** I no longer update this blog! Find me on Instagram, at Generation Women, Erotic Fan Fiction or Heartbeat! **
Hardcovers are classy broads who drink wine from the Loire Valley and have opinions about caviar. Paperbacks are lo-fi babes all about boxed wine and Hot Cheetos. I’d love it if you could make her acquaintance (she’s cheap! And fun!). To celebrate, I’m sharing some hard-won writing advice.
Starting a book is one of the hardest parts. That frighteningly white page is like staring into an abyss, and your first timid taps on the keyboard don’t in any way resemble your favorite author’s words. This kind of writer’s block is fear: fear that you’re not good enough, smart enough, fear that whatever you write will suck, fear that you’re not up for it. I get it: I’m there every time at the start of every new project.
When this happens I remind myself that opening chapters and scenes often get rewritten. They’re the bumpy part you need to get yourself off the ground and flying. Don’t spend too long on them. In the words of John Hughes: say anything. You can even write “Some amazing opening here that’s interesting and cool and then…” and start half-way into the first chapter.

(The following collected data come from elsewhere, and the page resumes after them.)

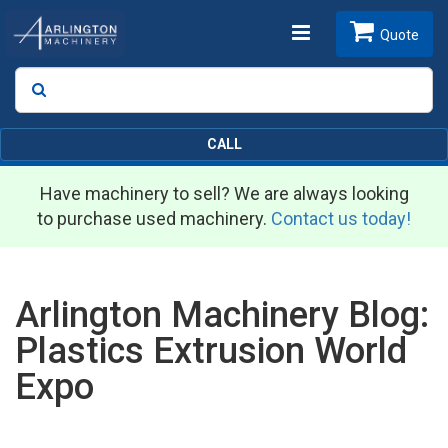
Toggle
Quote
Search
SEARCH
navigation
CALL
Have machinery to sell? We are always looking
to purchase used machinery.
Contact us today!
Arlington Machinery Blog:
Plastics Extrusion World
Expo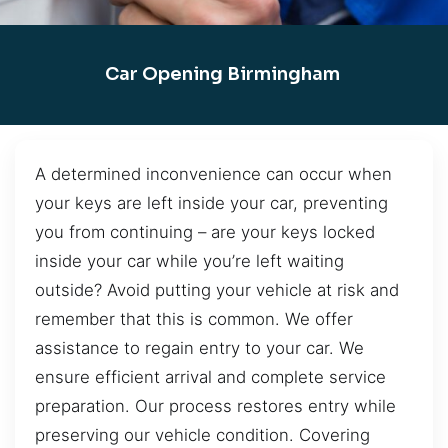
Car Opening Birmingham
A determined inconvenience can occur when
your keys are left inside your car, preventing
you from continuing – are your keys locked
inside your car while you’re left waiting
outside? Avoid putting your vehicle at risk and
remember that this is common. We offer
assistance to regain entry to your car. We
ensure efficient arrival and complete service
preparation. Our process restores entry while
preserving our vehicle condition. Covering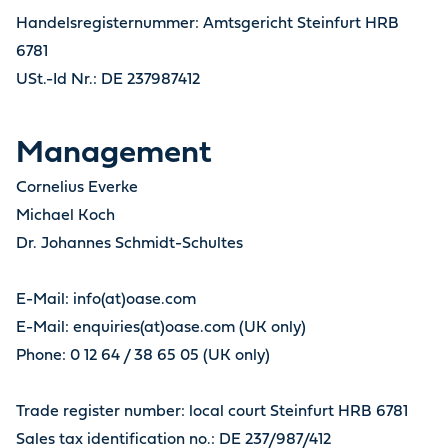
Handelsregisternummer: Amtsgericht Steinfurt HRB
6781
USt.-Id Nr.: DE 237987412
Management
Cornelius Everke
Michael Koch
Dr. Johannes Schmidt-Schultes
E-Mail: info(at)oase.com
E-Mail: enquiries(at)oase.com (UK only)
Phone: 0 12 64 / 38 65 05 (UK only)
Trade register number: local court Steinfurt HRB 6781
Sales tax identification no.: DE 237/987/412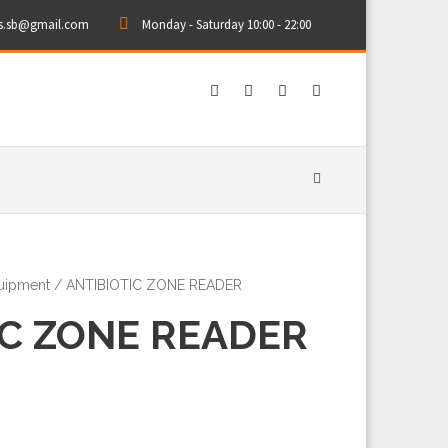
rs.sb@gmail.com
Monday - Saturday 10:00 - 22:00
quipment
/ ANTIBIOTIC ZONE READER
IC ZONE READER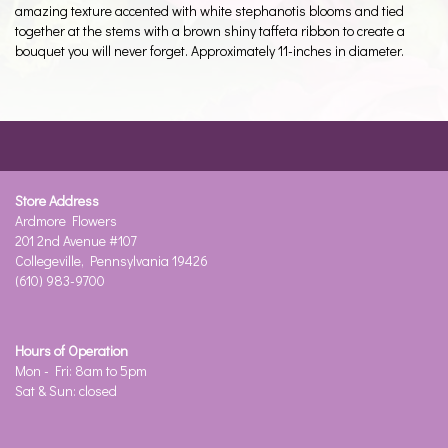
amazing texture accented with white stephanotis blooms and tied
together at the stems with a brown shiny taffeta ribbon to create a
bouquet you will never forget. Approximately 11-inches in diameter.
Store Address
Ardmore Flowers
201 2nd Avenue #107
Collegeville, Pennsylvania 19426
(610) 983-9700
Hours of Operation
Mon - Fri: 8am to 5pm
Sat & Sun: closed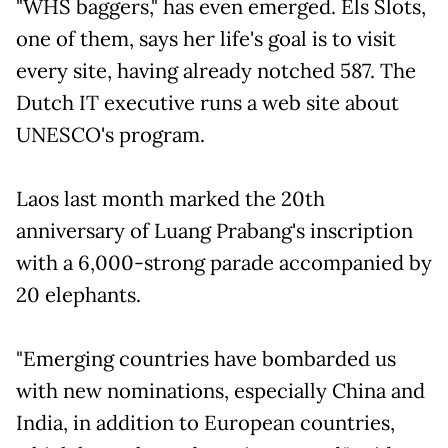
"WHS baggers," has even emerged. Els Slots,
one of them, says her life's goal is to visit
every site, having already notched 587. The
Dutch IT executive runs a web site about
UNESCO's program.
Laos last month marked the 20th
anniversary of Luang Prabang's inscription
with a 6,000-strong parade accompanied by
20 elephants.
"Emerging countries have bombarded us
with new nominations, especially China and
India, in addition to European countries,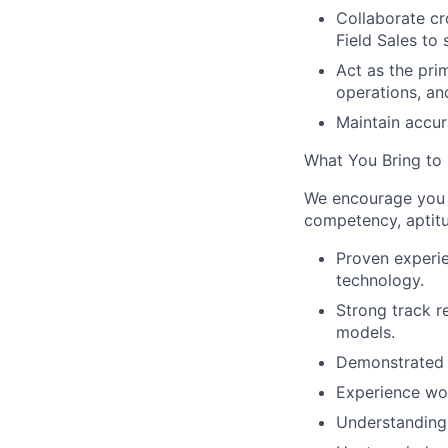
Collaborate cr
Field Sales to
Act as the pri
operations, an
Maintain accur
What You Bring to
We encourage you t
competency, aptitu
Proven experie
technology.
Strong track r
models.
Demonstrated s
Experience wor
Understanding o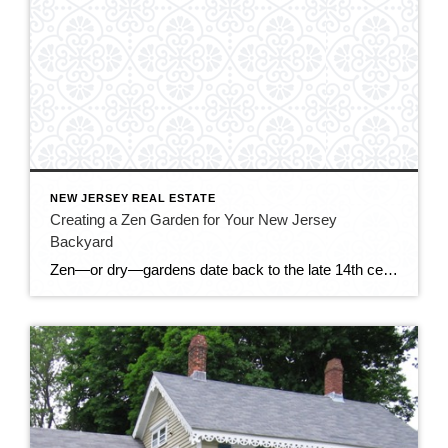
NEW JERSEY REAL ESTATE
Creating a Zen Garden for Your New Jersey
Backyard
Zen—or dry—gardens date back to the late 14th century, when Zen Buddhist priests created these austere gardens for meditation and appreciation of beauty. These gardens had no water features; the priests created a feeling of water with rocks, even raking them to get a ripple-like appearance. Zen gardens are appearing in backyards across northern New […]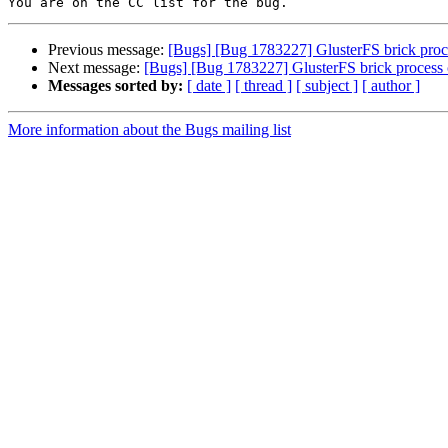
Previous message:
[Bugs] [Bug 1783227] GlusterFS brick proc
Next message:
[Bugs] [Bug 1783227] GlusterFS brick process 
Messages sorted by:
[ date ]
[ thread ]
[ subject ]
[ author ]
More information about the Bugs mailing list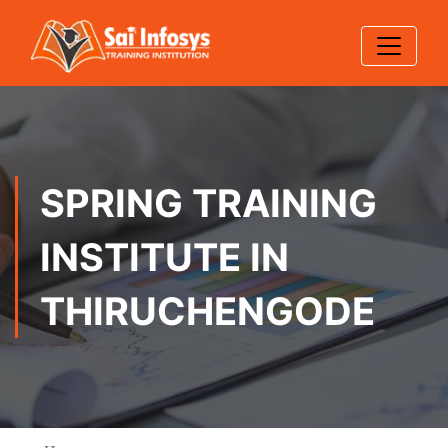
SPRING TRAINING
INSTITUTE IN
THIRUCHENGODE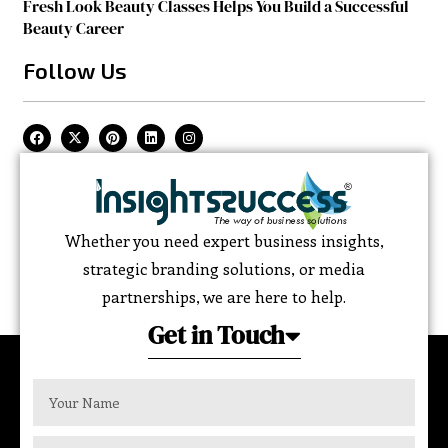
Fresh Look Beauty Classes Helps You Build a Successful
Beauty Career
Follow Us
Whether you need expert business insights,
strategic branding solutions, or media
partnerships, we are here to help.
Get in Touch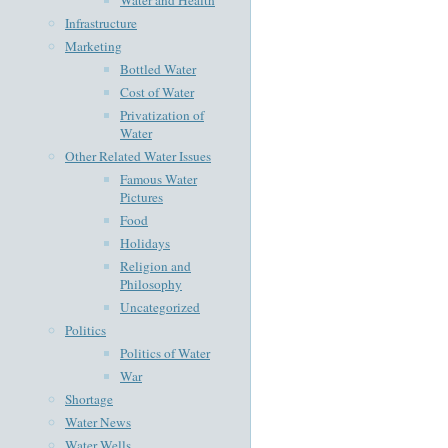
Infrastructure
Marketing
Bottled Water
Cost of Water
Privatization of
Water
Other Related Water Issues
Famous Water
Pictures
Food
Holidays
Religion and
Philosophy
Uncategorized
Politics
Politics of Water
War
Shortage
Water News
Water Wells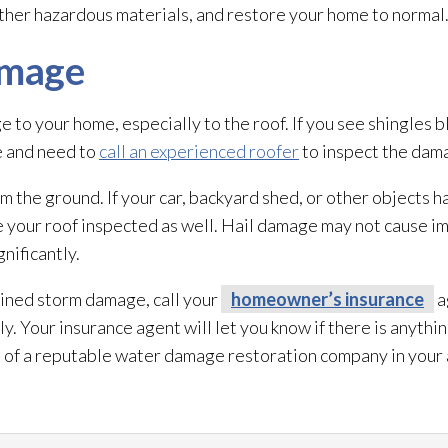
ther hazardous materials, and restore your home to normal
amage
to your home, especially to the roof. If you see shingles bl
e and need to
call an experienced roofer
to inspect the dam
rom the ground. If your car, backyard shed, or other object
ve your roof inspected as well. Hail damage may not cause i
gnificantly.
ained storm damage, call your
homeowner’s insurance
a
 Your insurance agent will let you know if there is anythin
e of a reputable water damage restoration
company in your 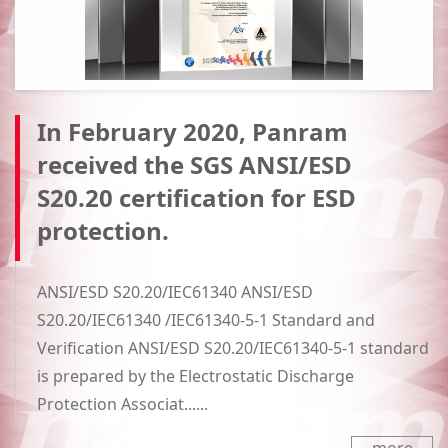
In February 2020, Panram
received the SGS ANSI/ESD
S20.20 certification for ESD
protection.
ANSI/ESD S20.20/IEC61340 ANSI/ESD
S20.20/IEC61340 /IEC61340-5-1 Standard and
Verification ANSI/ESD S20.20/IEC61340-5-1 standard
is prepared by the Electrostatic Discharge
Protection Associat......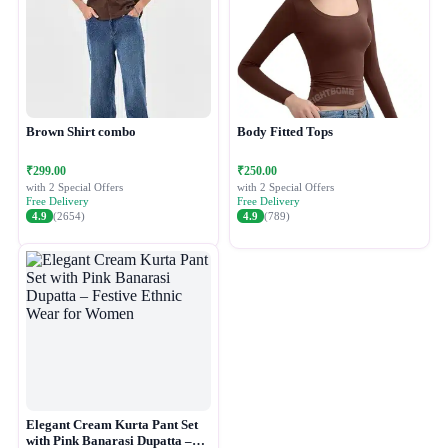
Brown Shirt combo
Body Fitted Tops
₹299.00
₹250.00
with 2 Special Offers
with 2 Special Offers
Free Delivery
Free Delivery
4.9
(2654)
4.9
(789)
Elegant Cream Kurta Pant Set
with Pink Banarasi Dupatta –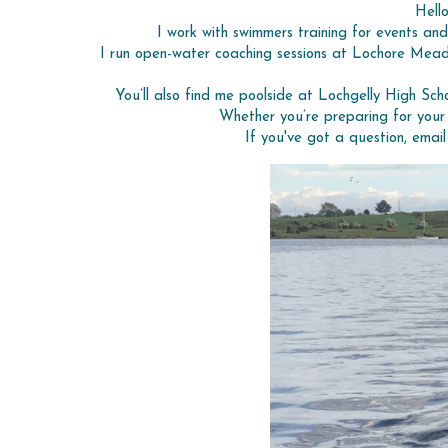
Hell
I work with swimmers training for events and
I run open-water coaching sessions at Lochore Meado
You’ll also find me poolside at Lochgelly High Schoo
Whether you’re preparing for your 
If you've got a question, emai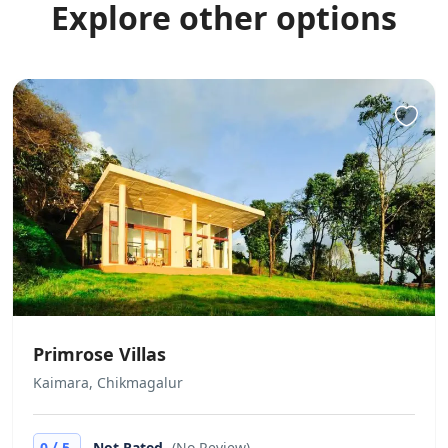
Explore other options
Primrose Villas
Kaimara, Chikmagalur
/
0
5
Not Rated
(No Review)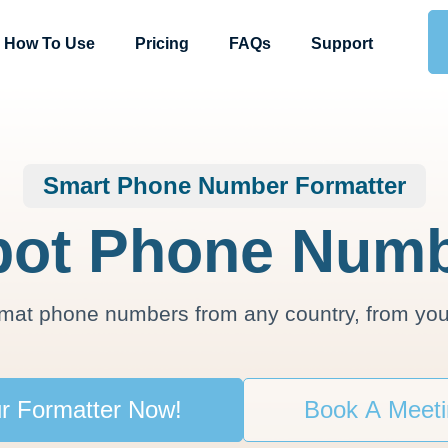
How To Use
Pricing
FAQs
Support
Smart Phone Number Formatter
ot Phone Numb
rmat phone numbers from any country, from you
r Formatter Now!
Book A Meet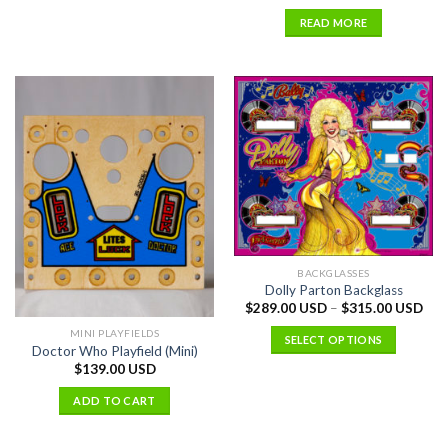
READ MORE
BACKGLASSES
Dolly Parton Backglass
$
289.00 USD
–
$
315.00 USD
MINI PLAYFIELDS
SELECT OPTIONS
Doctor Who Playfield (Mini)
$
139.00 USD
ADD TO CART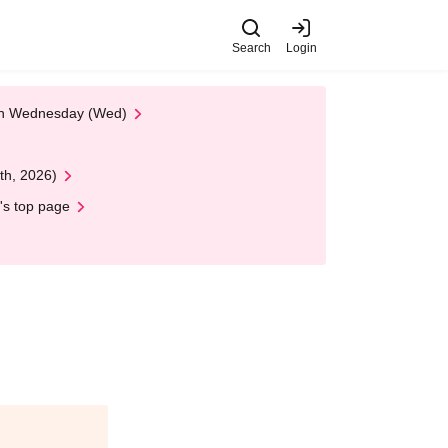
Search
Login
 on Wednesday (Wed)
th, 2026)
's top page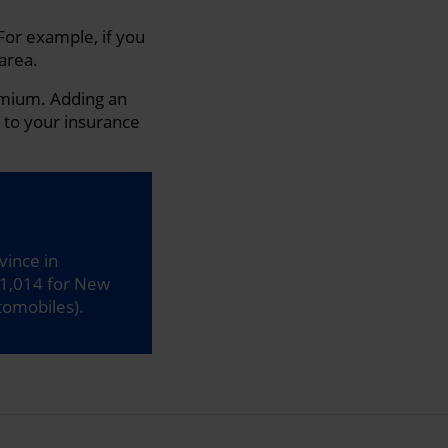
For example, if you
 area.
remium. Adding an
k to your insurance
vince in
1,014 for New
tomobiles).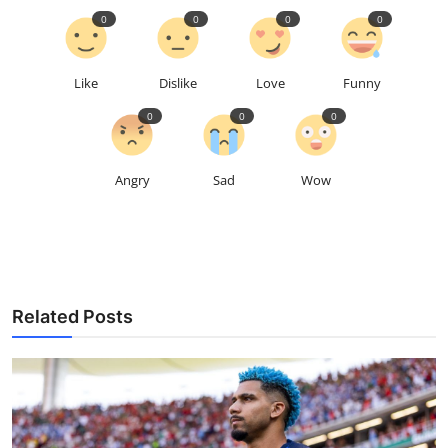
0
0
0
0
Like
Dislike
Love
Funny
0
0
0
Angry
Sad
Wow
Related Posts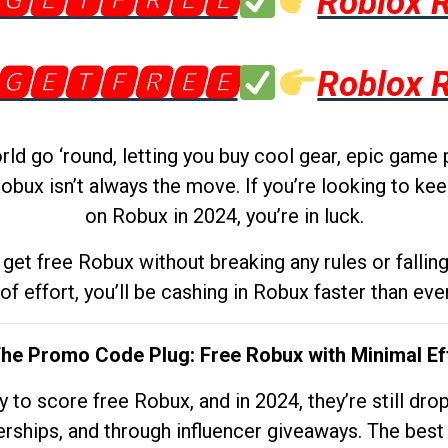
🅶🅴🆃🅵🆁🅴🅴
Roblox 
🅶🅴🆃🅵🆁🅴🅴
Roblox 
d go ‘round, letting you buy cool gear, epic game 
obux isn’t always the move. If you’re looking to kee
on Robux in 2024, you’re in luck.
get free Robux without breaking any rules or fallin
 of effort, you’ll be cashing in Robux faster than ever.
The Promo Code Plug: Free Robux with Minimal Ef
to score free Robux, and in 2024, they’re still dr
rships, and through influencer giveaways. The best pa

Your first draft WILL suck. It’ll be clunky and disjointed. It’ll lack subtly, character development, it’ll miss opportunities for narrative connections. And that’s okay! The only way to a polished final draft is a hot mess of a first draft. Your freelance or in-house editor/writing group/first readers will all help you make it better. Done is better than perfect. There is no such thing as perfect.
So start! Start half-way in, start in Chapter 2, write “blah blah blah” until you find a way in. Just. Start. The world needs your voice: what you know, what you’re obsessed with, your truth. Go write. NOW.